Kıbrıs’taki saha çalışmalarımın bir haftasını Karpaz bölgesindeki görüşmelerime ayırdım. Bu kapsamda bölgede yaşayan ve görev yapan çok sayıda kişiyle görüşme imkânım oldu. “Bir dokun bin ah işit” türünden, insanlar çok dertli.
Karpaz, adanın doğusunda yer alan, doğal güzellikleriyle bilinen ince uzun bölgesi. Halkının tamamına yakını göçmen. 1974 sonrası kimisi Anadolu’dan, kimisi adanın güneyinden buraya göç etmiş. Ayrıca bölgede yer alan Dipkarpaz ve Sipahi köylerinde Rumlar yaşıyor.

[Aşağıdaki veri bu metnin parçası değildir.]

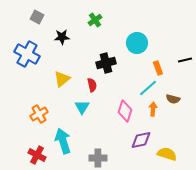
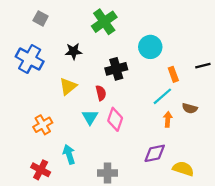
green cross: (95, 20) -> (104, 22), size x1.6
black star: (62, 37) -> (73, 51), moved
pink diamond: (125, 111) -> (115, 119), moved
cyan arrow: (63, 141) -> (69, 154), size x0.7

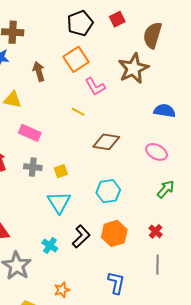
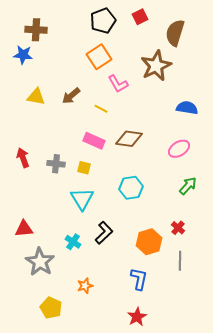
brown arrow: (39, 71) -> (71, 96), moved, turned -114
pink rectangle: (30, 133) -> (94, 141), moved
pink ellipse: (157, 152) -> (179, 149), turned -60
yellow square: (61, 171) -> (84, 168), turned 32
orange hexagon: (114, 233) -> (149, 242), moved

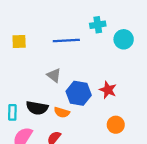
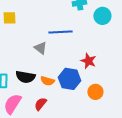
blue line: (66, 40) -> (60, 32), moved
blue hexagon: (79, 93) -> (69, 79), moved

Karpaz sosyoekonomik gelişmişlik bakımından adanın en geri kalmış bölgesi. Yakın zamana kadar halkın temel geçim kaynağı tarım, hayvancılık ve balıkçılıktı. Fakat zamanla bu kaynaklar kurumaya yüz tuttu. Bu durum şehirlere göçleri tetikledi. Özellikle genç nüfus daha iyi bir gelecek kaygısıyla bölgeyi terk ediyor. Eğitimli nüfusun geri dönme imkânı zaten yok.
Karpaz coğrafi açıdan oldukça önemli bir jeopolitiğe sahip. İsrail’den Türkiye’ye uzanan kıyı şeridini bu bölgeden kontrol edebilmek olası. Yine, deniz yetki alanlarına sahiplik bakımından kritik bir değeri var.
Rum tarafı şimdiye kadar katıldığı tüm müzakerelerde Karpaz bölgesinin kendisine bırakılması için elinden geleni yaptı. Nihayetinde Annan Planı’nda Türk tarafı Karpaz’ı Rum yönetimine devretmeyi kabul etti. Açıkçası bu, tarihi bir hataydı.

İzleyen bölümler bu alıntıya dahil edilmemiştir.